«Alle elementari. Il prossimo autunno avrò una terza.»
«Mia figlia andrà in terza.»
«Benissimo, l’avrò nella mia classe.»
«Ha una famiglia?» domandò David.
«Eccome! Mio marito, Lloyd, fa il programmatore in una ditta di software. Abbiamo due figli: il ragazzo va alle superiori e la bambina alle medie.»
Mezz’ora più tardi, David si sentì abbastanza fiducioso da rassicurare Marjorie che il dolore al petto non aveva niente a che fare con il cancro né con il cuore, le sue due maggiori preoccupazioni. Prima di andarsene, lei lo ringraziò ancora una volta con molto calore per essere venuto a Bartlet.
Dopo averla lasciata, David entrò un momento nella sua stanza per lasciarvi la cartella clinica. Si sentiva euforico: se tutti i suoi pazienti erano calorosi e riconoscenti come lei, a Bartlet avrebbe potuto raccogliere molte soddisfazioni.
Accanto alla porta della seconda saletta era pronta la cartella del paziente successivo. La scorse rapidamente e vide che si trattava di un altro caso difficile che richiedeva un po’ di «compiti a casa». Il paziente era John Tarlow, aveva quarantotto anni ed era affetto da leucemia che era stata trattata per tre anni e mezzo con una massiccia chemioterapia.

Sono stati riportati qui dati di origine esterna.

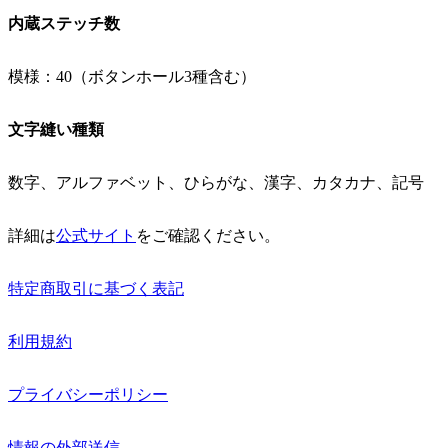
内蔵ステッチ数
模様：40（ボタンホール3種含む）
文字縫い種類
数字、アルファベット、ひらがな、漢字、カタカナ、記号
詳細は
公式サイト
をご確認ください。
特定商取引に基づく表記
利用規約
プライバシーポリシー
情報の外部送信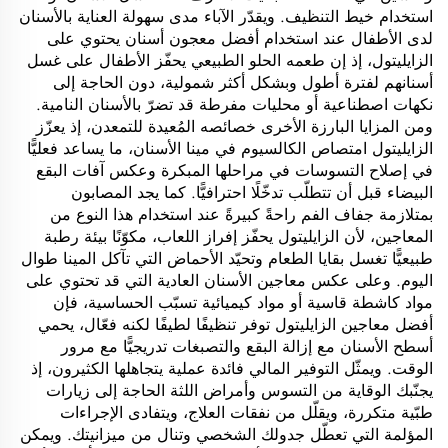
استخدام خيط التنظيف. ويقدّر الآباء مدى سهولة العناية بالأسنان
لدى الأطفال عند استخدام أفضل معجون أسنان يحتوي على
الزايليتول، إذ إن طعمه الحلو الطبيعي يحفّز الأطفال على غسل
أسنانهم لفترة أطول وبشكل أكثر شمولية، دون الحاجة إلى
نكهات اصطناعية أو محليات مفرطة قد تضرّ بالأسنان النامية.
ومن المزايا البارزة الأخرى خصائصه المُعيدة للتمعدن، إذ يعزّز
الزايليتول امتصاص الكالسيوم في مينا الأسنان، ما يساعد فعليًّا
في إصلاح التسوسات في مراحلها المبكرة وعكس آفات البقع
البيضاء قبل أن تتطلّب تدخّلًا احترافيًّا. كما يجد المصابون
بمتلازمة جفاف الفم راحةً كبيرةً عند استخدام هذا النوع من
المعاجين، لأن الزايليتول يحفّز إفراز اللعاب، مكوّنًا بيئة رطبة
طبيعيًّا تغسل بقايا الطعام وتحيّد الأحماض التي تآكل المينا طوال
اليوم. وعلى عكس معاجين الأسنان العادية التي قد تحتوي على
مواد كاشطة قاسية أو مواد كيميائية تسبّب الحساسية، فإن
أفضل معاجين الزايليتول توفر تنظيفًا لطيفًا لكنه فعّال، يحمي
أسطح الأسنان مع إزالة البقع والتصبغات تدريجيًّا مع مرور
الوقت. ويمثّل التوفير المالي فائدة عملية يتجاهلها الكثيرون، إذ
يجنّبك الوقاية من التسوس وأمراض اللثة الحاجة إلى زيارات
طبّية متكررة، ويقلّل من نفقات العلاج، ويتفادى الإجراءات
المؤلمة التي تعطّل جدولك الشخصي وتنال من ميزانيتك. ويمكن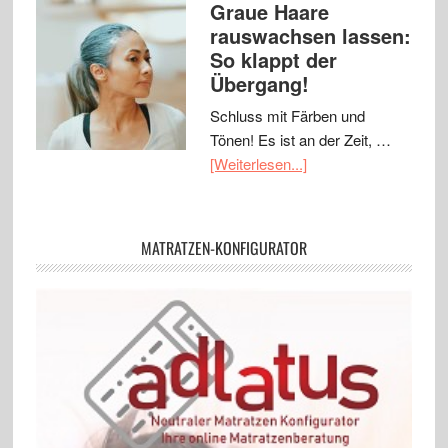
Graue Haare
rauswachsen lassen:
So klappt der
Übergang!
Schluss mit Färben und
Tönen! Es ist an der Zeit, …
[Weiterlesen...]
MATRATZEN-KONFIGURATOR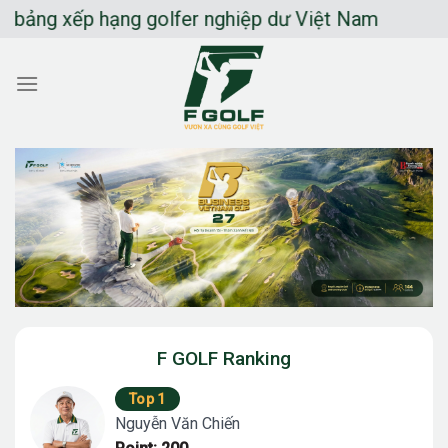
Chuyển
g xếp hạng golfer nghiệp dư Việt Nam
đến
nội
dung
F GOLF Ranking
Top 1
Nguyễn Văn Chiến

David entrò e si presentò. John Tarlow era un bell’uomo e anche il suo viso esprimeva la stessa cordialità e intelligenza che lo avevano colpito in Marjorie. Il suo attuale problema era l’insonnia e, dopo un breve conversazione, David capì che era dovuta alla morte recente di un famigliare, quindi gli prescrisse dei sonniferi che avrebbero dovuto aiutarlo a ritornare alla normale routine.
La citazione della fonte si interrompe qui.